_Exercise material_
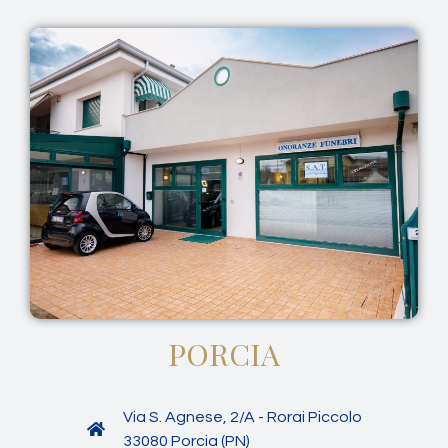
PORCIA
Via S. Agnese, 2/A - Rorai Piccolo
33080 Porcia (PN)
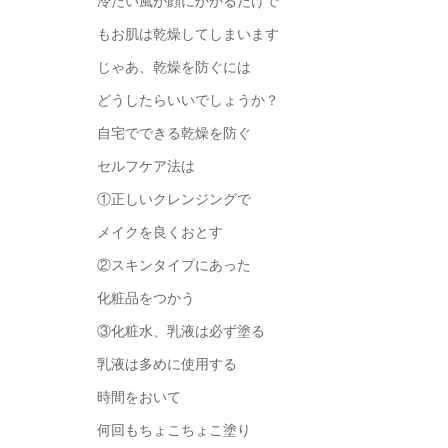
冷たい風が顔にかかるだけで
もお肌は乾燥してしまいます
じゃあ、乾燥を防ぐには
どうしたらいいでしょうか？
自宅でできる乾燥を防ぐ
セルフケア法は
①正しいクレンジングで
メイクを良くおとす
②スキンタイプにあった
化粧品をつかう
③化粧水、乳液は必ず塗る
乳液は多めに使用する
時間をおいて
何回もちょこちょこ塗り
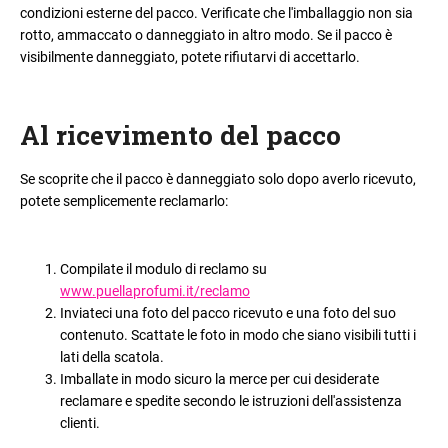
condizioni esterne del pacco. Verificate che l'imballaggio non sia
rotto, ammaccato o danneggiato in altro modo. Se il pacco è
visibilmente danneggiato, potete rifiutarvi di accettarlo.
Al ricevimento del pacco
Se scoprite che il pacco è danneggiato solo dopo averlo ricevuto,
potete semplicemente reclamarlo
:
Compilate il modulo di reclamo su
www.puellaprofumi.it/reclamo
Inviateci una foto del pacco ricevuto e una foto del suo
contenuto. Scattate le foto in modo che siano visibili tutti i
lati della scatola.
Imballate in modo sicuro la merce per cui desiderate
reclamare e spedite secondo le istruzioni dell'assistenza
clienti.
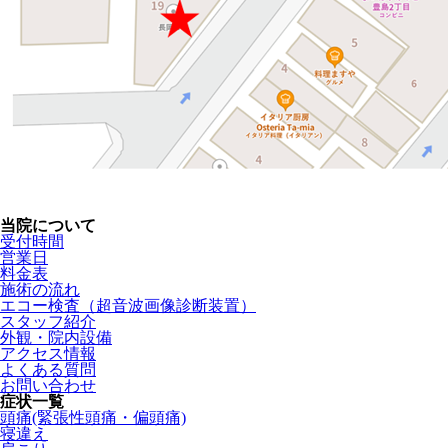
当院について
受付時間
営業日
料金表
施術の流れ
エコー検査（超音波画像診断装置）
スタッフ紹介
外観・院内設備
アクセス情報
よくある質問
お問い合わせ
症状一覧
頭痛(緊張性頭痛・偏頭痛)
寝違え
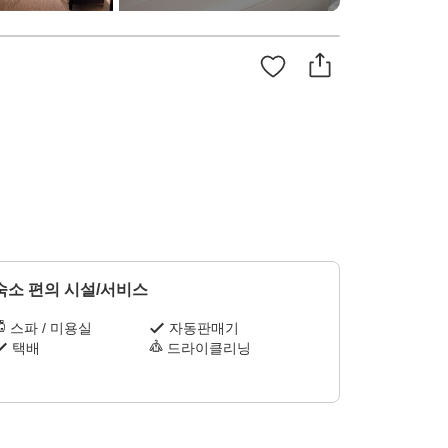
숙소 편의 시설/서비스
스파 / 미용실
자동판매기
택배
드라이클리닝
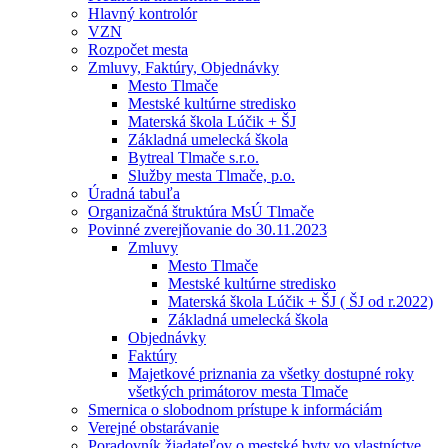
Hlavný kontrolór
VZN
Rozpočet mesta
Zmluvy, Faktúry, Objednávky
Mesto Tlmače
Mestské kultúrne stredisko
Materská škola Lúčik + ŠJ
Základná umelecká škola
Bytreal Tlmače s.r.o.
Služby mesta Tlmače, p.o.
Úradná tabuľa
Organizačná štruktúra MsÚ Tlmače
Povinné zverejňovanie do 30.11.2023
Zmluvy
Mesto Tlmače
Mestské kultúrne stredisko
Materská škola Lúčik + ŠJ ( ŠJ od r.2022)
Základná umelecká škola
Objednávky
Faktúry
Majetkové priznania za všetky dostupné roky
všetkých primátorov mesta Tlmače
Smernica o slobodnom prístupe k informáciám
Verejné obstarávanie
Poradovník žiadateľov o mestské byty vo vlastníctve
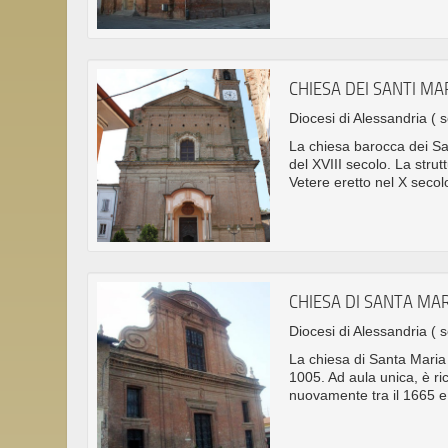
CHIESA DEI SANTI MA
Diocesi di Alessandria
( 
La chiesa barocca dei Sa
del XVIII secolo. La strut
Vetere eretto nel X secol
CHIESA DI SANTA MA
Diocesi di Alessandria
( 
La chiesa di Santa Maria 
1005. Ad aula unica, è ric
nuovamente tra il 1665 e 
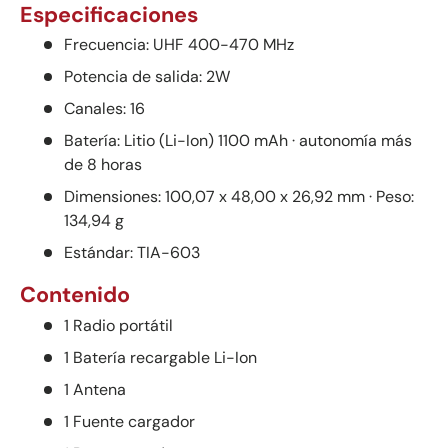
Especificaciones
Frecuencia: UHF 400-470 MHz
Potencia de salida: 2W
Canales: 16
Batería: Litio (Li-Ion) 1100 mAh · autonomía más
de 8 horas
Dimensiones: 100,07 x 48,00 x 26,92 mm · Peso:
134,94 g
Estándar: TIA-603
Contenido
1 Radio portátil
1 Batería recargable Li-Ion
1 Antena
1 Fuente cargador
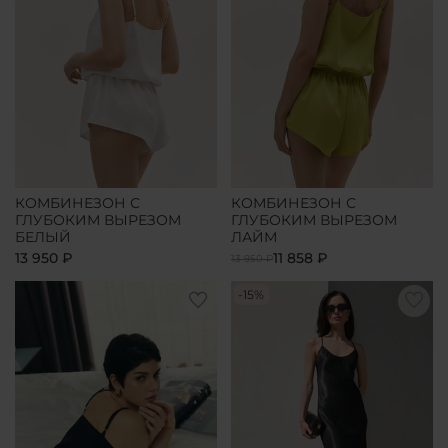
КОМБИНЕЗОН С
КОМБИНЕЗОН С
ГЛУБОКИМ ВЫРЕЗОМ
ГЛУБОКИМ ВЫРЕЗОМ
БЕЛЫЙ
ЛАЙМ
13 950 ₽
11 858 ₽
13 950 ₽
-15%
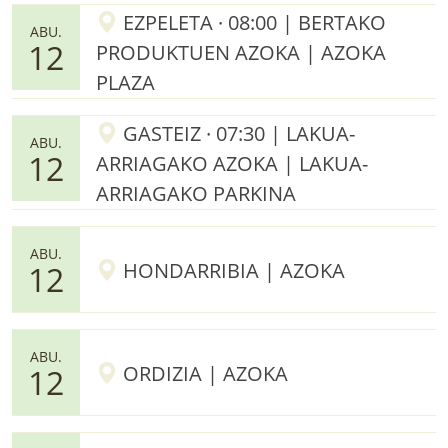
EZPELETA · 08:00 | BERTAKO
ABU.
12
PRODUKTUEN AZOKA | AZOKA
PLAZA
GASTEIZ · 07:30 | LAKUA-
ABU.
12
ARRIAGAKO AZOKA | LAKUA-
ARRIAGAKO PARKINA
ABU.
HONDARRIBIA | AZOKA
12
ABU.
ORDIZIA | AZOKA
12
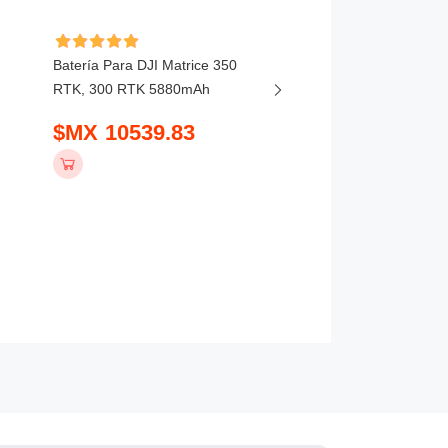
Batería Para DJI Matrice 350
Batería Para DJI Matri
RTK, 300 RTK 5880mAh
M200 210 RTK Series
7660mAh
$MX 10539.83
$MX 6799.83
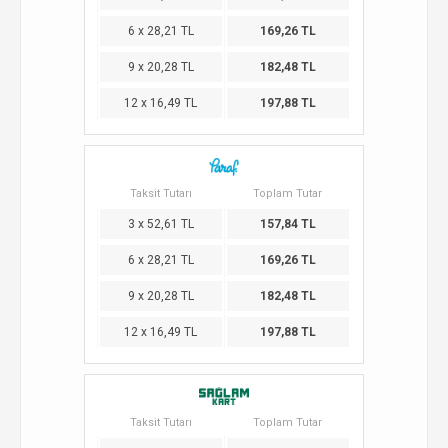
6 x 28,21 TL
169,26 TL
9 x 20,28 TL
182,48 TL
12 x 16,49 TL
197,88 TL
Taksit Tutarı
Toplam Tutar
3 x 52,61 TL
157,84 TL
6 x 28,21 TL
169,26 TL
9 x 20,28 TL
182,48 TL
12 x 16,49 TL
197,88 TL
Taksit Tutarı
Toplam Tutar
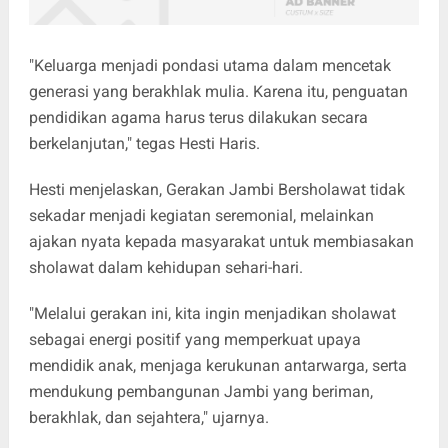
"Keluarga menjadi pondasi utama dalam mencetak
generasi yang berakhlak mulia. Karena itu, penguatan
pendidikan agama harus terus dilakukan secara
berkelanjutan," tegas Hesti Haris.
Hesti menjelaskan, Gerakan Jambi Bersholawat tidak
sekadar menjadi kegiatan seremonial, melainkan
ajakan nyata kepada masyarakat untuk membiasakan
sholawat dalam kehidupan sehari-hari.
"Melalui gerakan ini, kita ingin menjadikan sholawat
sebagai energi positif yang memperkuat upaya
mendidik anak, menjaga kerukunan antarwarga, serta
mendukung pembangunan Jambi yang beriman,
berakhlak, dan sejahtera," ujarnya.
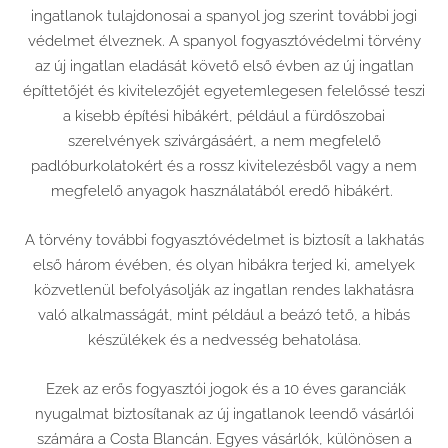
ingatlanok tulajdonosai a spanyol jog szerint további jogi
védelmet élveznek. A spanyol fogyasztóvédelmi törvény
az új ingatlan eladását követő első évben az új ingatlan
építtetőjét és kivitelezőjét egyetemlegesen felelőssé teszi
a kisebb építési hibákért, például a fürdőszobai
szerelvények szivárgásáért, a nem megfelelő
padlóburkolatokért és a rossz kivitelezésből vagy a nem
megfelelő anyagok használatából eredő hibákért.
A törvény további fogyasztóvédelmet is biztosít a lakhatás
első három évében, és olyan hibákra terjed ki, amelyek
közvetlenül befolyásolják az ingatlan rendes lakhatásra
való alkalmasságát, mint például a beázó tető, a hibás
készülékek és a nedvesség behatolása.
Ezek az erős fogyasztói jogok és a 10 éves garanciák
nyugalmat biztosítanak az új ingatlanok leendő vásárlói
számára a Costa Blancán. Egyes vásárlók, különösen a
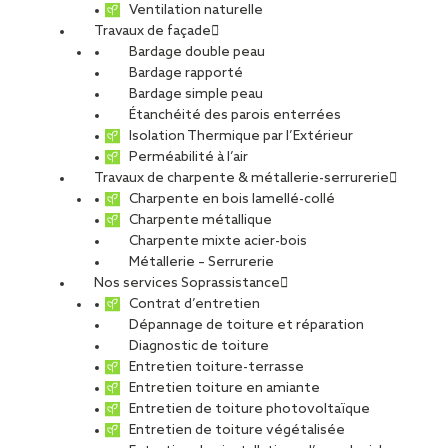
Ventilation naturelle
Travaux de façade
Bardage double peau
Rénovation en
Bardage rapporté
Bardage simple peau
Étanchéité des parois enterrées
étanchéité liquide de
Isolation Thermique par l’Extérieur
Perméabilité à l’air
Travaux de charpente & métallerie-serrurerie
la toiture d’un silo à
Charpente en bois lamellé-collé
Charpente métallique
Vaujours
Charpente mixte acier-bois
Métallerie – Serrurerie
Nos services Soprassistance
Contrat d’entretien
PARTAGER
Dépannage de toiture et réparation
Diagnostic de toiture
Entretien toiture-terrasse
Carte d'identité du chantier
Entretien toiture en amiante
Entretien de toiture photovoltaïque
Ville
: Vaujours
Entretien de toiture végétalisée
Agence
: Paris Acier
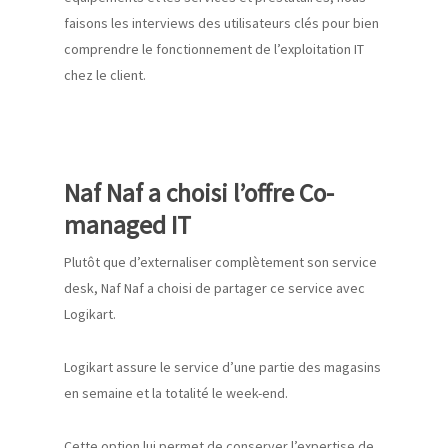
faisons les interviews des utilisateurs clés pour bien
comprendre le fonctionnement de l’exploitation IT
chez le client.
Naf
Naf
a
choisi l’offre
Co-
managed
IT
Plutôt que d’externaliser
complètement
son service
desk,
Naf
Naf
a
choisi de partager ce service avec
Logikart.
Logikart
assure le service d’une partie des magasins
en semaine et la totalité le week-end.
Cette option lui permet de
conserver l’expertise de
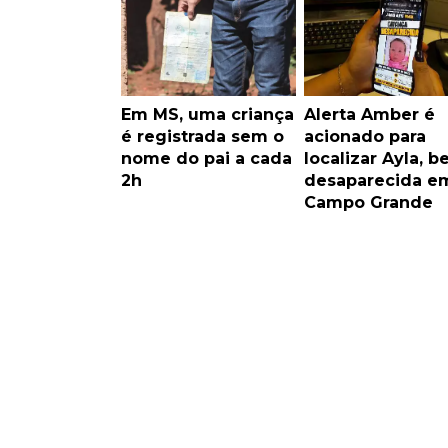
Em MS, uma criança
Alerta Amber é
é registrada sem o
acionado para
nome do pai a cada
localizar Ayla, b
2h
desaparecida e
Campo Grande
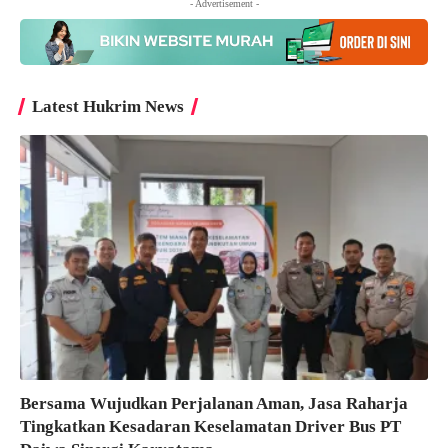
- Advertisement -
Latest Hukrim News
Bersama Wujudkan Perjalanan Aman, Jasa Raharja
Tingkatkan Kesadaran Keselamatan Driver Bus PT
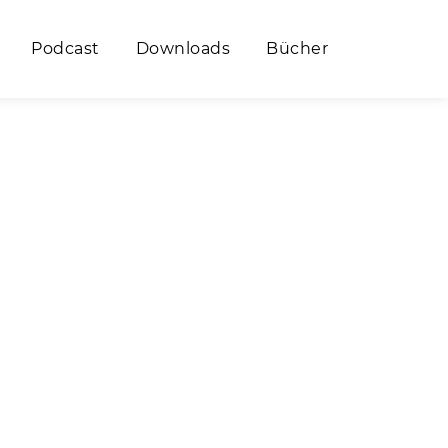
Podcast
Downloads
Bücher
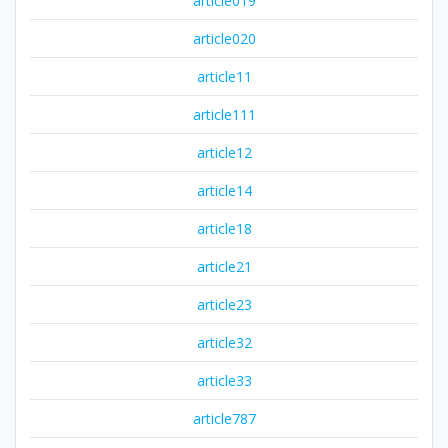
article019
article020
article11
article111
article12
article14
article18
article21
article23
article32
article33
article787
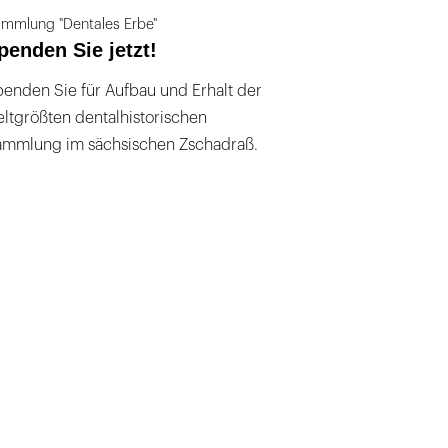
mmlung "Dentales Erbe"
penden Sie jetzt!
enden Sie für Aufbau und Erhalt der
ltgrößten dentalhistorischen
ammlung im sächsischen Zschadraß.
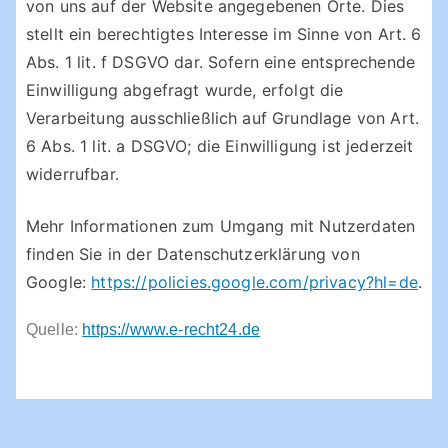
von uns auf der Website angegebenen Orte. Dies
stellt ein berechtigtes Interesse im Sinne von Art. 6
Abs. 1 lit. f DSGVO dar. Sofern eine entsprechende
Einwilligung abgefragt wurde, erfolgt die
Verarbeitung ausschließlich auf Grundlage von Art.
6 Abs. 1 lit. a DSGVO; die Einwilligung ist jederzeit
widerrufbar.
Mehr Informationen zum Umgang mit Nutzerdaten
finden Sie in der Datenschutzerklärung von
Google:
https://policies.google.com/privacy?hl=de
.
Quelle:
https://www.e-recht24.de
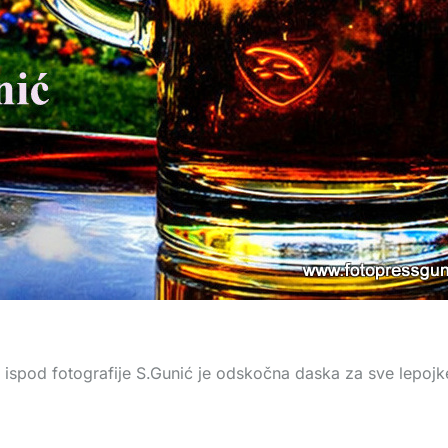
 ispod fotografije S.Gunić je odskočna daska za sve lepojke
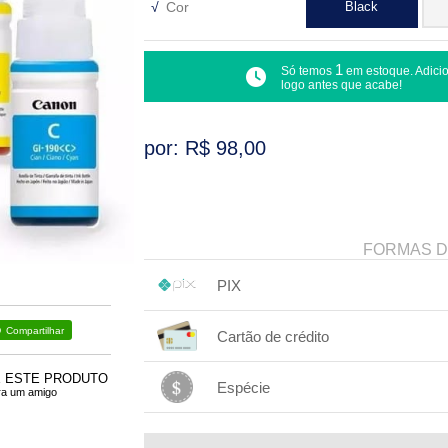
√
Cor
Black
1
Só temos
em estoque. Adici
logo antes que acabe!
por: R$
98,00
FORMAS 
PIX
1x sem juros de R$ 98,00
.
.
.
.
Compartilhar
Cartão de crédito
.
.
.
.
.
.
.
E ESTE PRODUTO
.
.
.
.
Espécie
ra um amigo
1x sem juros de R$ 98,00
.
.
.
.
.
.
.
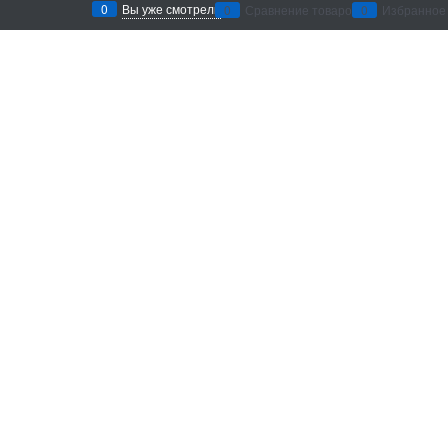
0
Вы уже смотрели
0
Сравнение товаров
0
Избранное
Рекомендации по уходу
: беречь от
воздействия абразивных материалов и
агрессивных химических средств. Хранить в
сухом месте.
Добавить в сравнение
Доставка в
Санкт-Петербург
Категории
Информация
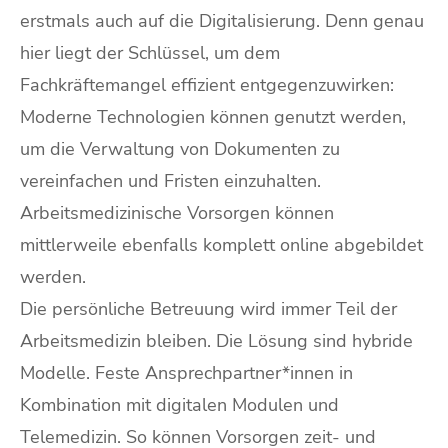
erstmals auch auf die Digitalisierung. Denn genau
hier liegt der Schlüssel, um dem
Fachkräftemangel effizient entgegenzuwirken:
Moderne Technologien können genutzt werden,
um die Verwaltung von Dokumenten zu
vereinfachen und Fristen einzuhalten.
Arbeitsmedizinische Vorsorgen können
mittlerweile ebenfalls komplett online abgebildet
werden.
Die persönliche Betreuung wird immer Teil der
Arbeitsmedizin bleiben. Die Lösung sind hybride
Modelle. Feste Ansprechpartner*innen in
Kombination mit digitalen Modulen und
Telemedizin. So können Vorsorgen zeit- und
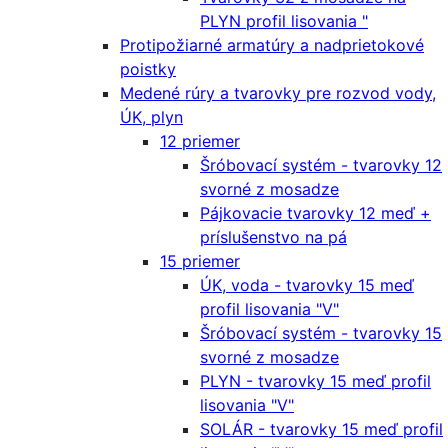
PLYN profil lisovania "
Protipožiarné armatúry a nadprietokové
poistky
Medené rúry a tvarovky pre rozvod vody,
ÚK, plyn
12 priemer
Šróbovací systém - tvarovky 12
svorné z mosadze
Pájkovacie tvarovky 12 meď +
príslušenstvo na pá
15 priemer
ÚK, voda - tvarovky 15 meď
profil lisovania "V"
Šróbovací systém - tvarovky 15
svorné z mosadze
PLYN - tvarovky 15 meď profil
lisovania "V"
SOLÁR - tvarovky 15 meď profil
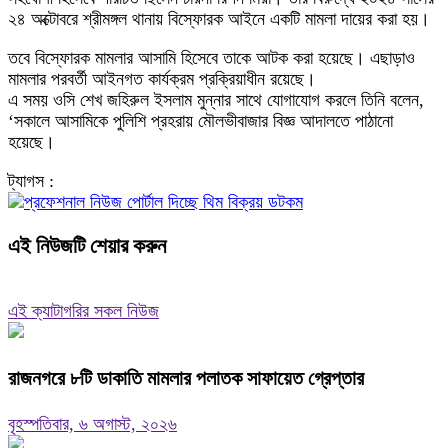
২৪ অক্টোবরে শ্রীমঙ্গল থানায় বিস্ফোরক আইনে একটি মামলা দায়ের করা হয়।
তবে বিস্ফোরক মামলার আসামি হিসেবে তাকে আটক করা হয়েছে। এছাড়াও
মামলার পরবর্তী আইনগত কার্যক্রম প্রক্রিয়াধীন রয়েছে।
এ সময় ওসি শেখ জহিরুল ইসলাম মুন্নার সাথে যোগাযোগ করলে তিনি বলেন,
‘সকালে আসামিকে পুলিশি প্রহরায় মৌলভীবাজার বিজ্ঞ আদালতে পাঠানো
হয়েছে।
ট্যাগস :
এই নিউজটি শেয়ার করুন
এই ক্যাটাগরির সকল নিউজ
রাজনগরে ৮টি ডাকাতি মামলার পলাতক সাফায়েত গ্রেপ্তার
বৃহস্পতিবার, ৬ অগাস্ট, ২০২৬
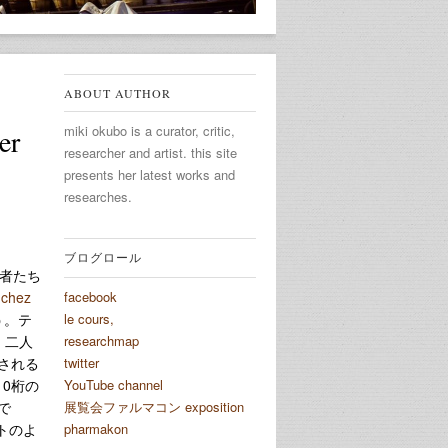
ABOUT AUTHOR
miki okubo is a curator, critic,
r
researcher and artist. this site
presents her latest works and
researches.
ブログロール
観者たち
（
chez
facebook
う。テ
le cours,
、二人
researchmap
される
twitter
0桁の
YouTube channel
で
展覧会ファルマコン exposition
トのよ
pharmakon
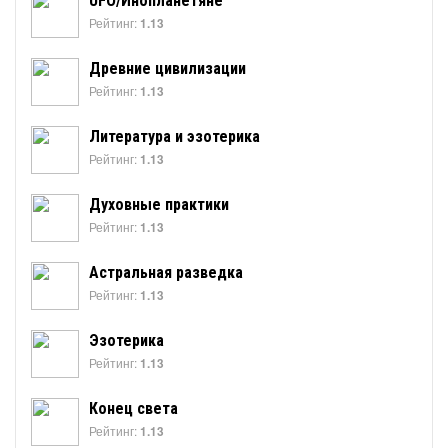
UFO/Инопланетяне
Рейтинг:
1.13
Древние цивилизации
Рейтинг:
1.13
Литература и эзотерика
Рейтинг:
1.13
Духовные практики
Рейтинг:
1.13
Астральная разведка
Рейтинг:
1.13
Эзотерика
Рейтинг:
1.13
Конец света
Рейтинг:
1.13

_Your goal_
Copy the lines above exactly, beginning at the line that has "মামলার পরবর্তী আইনগত" and stopping after the line that has "রাজনগরে ৮টি ডাকাতি", and omit the rest.

_Response below_
মামলার পরবর্তী আইনগত কার্যক্রম প্রক্রিয়াধীন রয়েছে।
এ সময় ওসি শেখ জহিরুল ইসলাম মুন্নার সাথে যোগাযোগ করলে তিনি বলেন,
‘সকালে আসামিকে পুলিশি প্রহরায় মৌলভীবাজার বিজ্ঞ আদালতে পাঠানো
হয়েছে।
ট্যাগস :
এই নিউজটি শেয়ার করুন
এই ক্যাটাগরির সকল নিউজ
রাজনগরে ৮টি ডাকাতি মামলার পলাতক সাফায়েত গ্রেপ্তার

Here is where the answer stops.